[Saved entries]

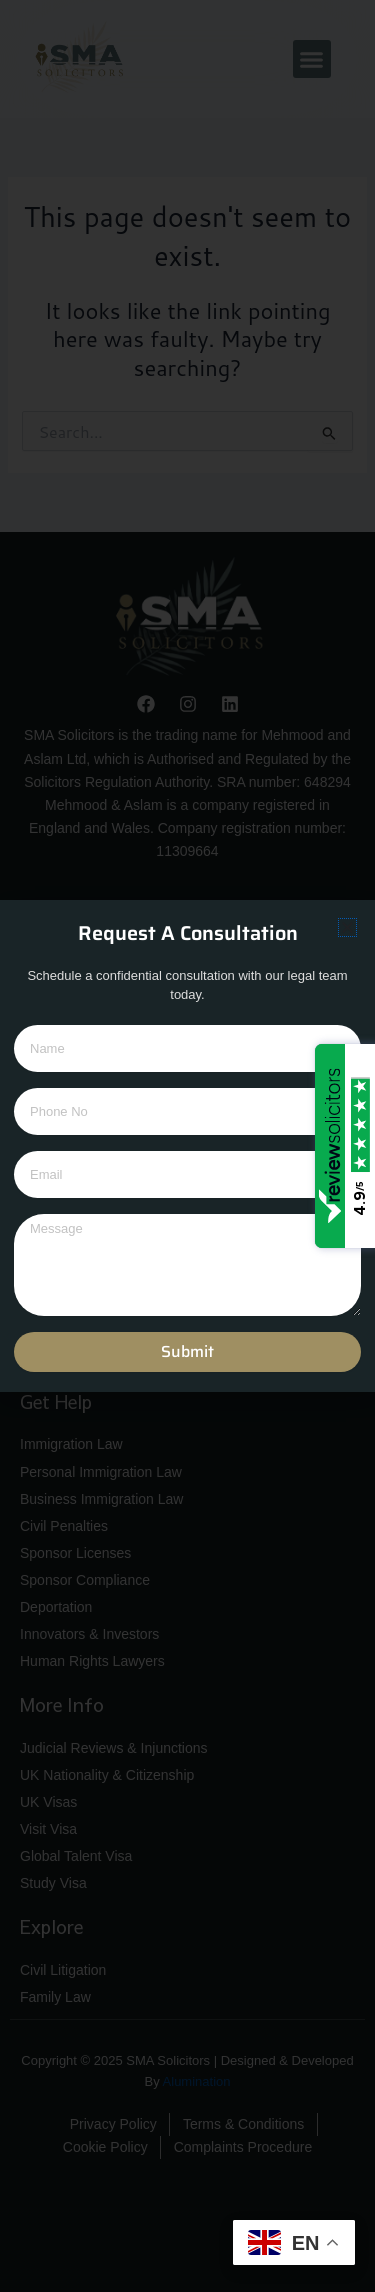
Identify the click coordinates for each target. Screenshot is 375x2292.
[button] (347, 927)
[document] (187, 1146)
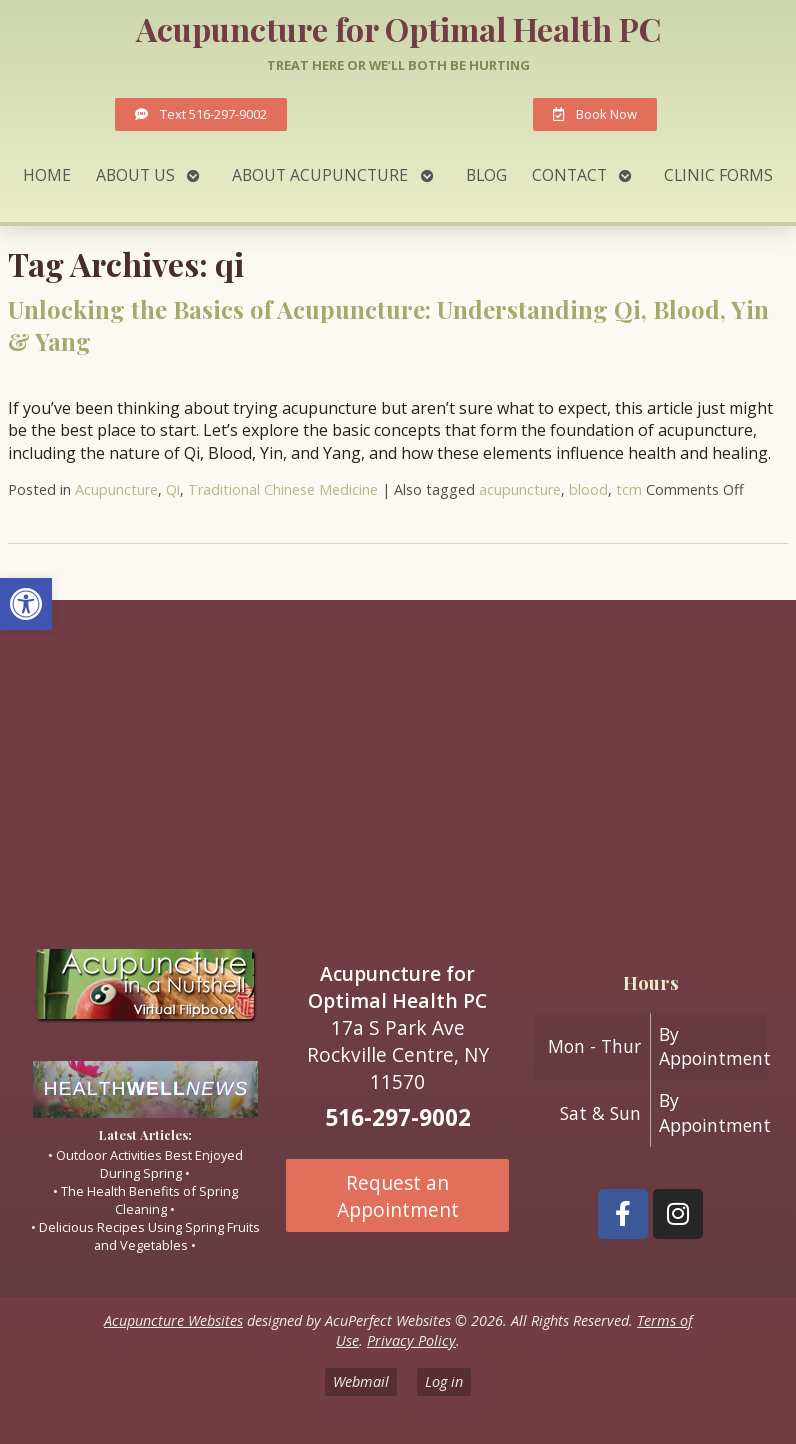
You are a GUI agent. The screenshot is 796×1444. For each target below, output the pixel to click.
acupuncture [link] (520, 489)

> **ACTION ITEM**: Return the data above unchanged. Pictures are not part of the copy.

> **WRITTEN RESPONSE**:
Identify the click coordinates for each target. Screenshot is 375x2292.
[button] (347, 927)
[document] (187, 1146)
You are a GUI agent. The screenshot is 796×1444. For each target below, output the pixel to click.
acupuncture [link] (520, 489)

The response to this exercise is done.